**Exercise goal**
Return, from the data that follows, each line that holds the word "proof".

[Extracted page text data]
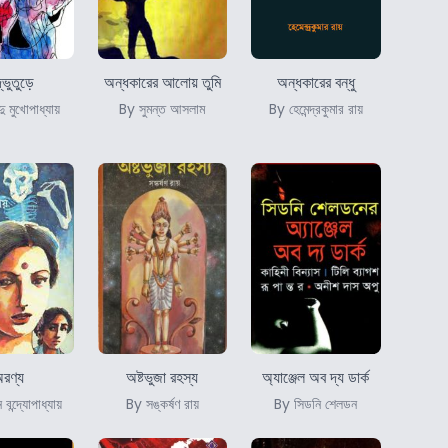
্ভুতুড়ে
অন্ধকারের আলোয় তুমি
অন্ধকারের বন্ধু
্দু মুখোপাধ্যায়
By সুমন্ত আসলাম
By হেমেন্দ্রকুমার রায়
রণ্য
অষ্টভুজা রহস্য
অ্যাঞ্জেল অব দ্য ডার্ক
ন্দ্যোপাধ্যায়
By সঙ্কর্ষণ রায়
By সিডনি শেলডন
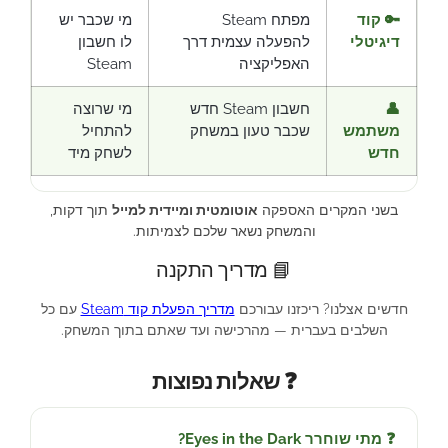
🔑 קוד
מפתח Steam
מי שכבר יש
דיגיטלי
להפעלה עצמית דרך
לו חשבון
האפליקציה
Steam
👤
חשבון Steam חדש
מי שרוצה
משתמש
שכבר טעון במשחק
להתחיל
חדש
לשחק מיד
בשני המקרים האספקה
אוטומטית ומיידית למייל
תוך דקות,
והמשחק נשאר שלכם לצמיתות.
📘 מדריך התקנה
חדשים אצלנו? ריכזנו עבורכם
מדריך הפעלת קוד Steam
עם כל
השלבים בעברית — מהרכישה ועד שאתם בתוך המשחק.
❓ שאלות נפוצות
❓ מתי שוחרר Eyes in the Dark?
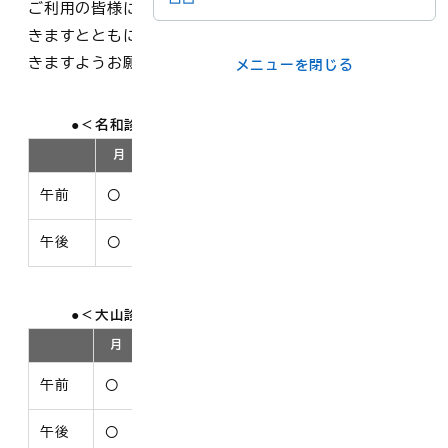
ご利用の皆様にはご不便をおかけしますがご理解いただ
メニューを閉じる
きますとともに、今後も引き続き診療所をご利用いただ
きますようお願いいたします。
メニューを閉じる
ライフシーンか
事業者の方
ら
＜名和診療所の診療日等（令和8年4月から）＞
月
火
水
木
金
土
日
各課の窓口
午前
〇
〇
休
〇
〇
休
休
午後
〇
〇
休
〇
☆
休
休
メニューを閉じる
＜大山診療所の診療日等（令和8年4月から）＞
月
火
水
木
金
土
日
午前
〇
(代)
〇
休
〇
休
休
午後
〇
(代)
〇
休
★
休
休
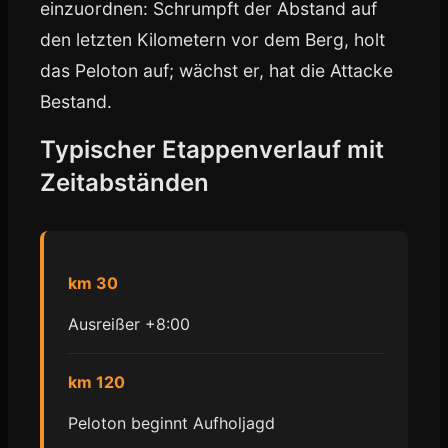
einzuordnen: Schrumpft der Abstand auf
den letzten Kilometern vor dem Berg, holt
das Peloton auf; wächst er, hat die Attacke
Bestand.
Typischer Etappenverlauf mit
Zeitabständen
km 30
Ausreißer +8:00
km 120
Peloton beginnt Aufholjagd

==

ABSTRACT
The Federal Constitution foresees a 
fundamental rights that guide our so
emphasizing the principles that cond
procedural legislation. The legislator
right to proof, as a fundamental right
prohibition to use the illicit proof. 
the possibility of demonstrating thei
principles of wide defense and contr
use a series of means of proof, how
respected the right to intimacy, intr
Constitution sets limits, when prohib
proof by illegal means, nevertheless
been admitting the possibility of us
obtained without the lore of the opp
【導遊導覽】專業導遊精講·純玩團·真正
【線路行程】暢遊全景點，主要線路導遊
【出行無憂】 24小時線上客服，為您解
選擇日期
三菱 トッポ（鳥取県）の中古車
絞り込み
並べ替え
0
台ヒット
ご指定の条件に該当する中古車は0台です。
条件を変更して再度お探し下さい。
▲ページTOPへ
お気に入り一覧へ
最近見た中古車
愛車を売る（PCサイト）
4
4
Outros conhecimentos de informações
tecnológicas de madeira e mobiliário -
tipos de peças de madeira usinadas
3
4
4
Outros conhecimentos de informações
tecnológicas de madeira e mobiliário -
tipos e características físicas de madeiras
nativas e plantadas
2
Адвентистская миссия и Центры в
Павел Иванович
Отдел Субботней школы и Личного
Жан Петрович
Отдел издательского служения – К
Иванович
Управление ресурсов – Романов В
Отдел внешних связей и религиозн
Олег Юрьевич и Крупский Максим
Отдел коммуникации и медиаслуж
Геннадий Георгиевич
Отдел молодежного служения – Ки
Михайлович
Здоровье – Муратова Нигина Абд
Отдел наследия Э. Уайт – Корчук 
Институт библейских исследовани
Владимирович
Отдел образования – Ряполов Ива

**Completed task**
right to proof, as a fundamental right
prohibition to use the illicit proof. 
use a series of means of proof, how
proof by illegal means, nevertheless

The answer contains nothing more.